[Extracted page text data]
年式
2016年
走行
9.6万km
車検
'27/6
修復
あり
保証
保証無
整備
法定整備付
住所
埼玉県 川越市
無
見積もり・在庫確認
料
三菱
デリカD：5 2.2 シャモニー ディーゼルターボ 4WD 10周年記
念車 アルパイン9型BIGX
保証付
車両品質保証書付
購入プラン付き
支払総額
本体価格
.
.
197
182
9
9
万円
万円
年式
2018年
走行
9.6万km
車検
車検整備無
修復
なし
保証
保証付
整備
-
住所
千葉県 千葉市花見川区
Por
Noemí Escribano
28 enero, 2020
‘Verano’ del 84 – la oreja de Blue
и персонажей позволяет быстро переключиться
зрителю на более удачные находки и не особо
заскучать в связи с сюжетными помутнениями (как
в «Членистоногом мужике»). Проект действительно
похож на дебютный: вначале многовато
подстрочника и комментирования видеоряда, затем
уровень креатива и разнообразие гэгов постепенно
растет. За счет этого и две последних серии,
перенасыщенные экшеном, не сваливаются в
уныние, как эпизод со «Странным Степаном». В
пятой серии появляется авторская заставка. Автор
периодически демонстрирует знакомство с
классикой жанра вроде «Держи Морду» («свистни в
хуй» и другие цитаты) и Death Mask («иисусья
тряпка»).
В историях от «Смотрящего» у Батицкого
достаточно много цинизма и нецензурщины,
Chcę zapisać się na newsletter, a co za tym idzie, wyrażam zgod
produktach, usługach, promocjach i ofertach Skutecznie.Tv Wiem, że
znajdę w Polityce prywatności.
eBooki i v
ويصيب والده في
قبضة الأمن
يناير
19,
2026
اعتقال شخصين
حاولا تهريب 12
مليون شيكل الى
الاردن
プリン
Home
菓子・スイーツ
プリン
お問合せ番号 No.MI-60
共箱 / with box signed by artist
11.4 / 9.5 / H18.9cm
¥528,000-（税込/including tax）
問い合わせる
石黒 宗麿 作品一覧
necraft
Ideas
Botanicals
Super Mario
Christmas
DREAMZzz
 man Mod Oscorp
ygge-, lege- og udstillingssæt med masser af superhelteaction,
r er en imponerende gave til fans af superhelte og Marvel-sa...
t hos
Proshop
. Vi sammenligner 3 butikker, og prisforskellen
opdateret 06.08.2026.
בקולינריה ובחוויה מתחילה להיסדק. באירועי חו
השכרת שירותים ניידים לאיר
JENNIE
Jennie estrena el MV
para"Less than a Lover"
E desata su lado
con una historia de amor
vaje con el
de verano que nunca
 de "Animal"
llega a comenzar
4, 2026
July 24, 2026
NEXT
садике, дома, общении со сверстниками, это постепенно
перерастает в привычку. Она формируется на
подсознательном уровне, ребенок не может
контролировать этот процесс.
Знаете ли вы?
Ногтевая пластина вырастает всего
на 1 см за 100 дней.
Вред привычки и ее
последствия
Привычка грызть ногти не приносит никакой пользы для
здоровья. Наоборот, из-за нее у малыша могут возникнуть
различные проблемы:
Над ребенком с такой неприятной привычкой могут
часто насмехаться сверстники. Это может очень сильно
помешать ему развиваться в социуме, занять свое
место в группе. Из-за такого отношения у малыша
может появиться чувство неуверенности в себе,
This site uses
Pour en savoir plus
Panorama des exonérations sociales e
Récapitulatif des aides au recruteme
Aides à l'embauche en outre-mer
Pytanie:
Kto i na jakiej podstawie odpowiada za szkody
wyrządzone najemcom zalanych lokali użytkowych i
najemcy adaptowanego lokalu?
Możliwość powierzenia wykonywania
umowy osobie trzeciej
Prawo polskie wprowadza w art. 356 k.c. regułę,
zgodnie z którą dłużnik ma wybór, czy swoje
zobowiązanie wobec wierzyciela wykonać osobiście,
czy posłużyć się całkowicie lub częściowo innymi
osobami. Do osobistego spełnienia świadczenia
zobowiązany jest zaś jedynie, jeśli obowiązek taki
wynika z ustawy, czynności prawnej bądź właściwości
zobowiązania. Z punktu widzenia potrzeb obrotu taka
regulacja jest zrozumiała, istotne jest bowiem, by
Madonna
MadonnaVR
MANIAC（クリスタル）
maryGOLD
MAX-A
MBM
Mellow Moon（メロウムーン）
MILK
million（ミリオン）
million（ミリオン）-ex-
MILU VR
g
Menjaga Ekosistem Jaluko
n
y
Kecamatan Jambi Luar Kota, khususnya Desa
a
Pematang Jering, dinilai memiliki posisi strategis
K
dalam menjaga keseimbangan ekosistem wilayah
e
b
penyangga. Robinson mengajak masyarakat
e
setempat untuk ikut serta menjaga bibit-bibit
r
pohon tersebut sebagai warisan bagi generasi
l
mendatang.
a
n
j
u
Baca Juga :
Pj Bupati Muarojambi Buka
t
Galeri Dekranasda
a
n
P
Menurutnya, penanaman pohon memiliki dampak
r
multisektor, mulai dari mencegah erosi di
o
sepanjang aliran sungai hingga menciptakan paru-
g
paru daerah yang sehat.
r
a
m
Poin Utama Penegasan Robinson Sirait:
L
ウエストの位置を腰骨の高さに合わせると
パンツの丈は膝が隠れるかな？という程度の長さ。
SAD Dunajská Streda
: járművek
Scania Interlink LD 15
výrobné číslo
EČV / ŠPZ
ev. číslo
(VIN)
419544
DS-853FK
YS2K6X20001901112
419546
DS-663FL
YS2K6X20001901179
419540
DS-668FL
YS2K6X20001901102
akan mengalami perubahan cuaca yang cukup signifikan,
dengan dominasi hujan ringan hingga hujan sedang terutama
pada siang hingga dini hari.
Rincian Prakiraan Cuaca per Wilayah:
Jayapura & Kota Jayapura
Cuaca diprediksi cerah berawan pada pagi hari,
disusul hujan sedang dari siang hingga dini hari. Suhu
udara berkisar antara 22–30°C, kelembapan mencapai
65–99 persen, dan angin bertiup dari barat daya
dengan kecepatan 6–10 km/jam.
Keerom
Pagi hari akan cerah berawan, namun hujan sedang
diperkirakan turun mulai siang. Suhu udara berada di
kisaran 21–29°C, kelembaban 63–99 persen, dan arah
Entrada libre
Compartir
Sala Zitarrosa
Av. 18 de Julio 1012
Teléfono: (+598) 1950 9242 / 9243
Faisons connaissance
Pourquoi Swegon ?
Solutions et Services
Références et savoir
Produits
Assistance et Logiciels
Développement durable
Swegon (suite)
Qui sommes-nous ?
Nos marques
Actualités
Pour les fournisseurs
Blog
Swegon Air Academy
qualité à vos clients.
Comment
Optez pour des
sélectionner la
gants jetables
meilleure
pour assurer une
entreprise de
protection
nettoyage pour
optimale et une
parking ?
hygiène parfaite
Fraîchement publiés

» **Aim of the exercise**
Your task is to list each line of the records with the word "berawan".

» **Output for this exercise**
Cuaca diprediksi cerah berawan pada pagi hari,
Pagi hari akan cerah berawan, namun hujan sedang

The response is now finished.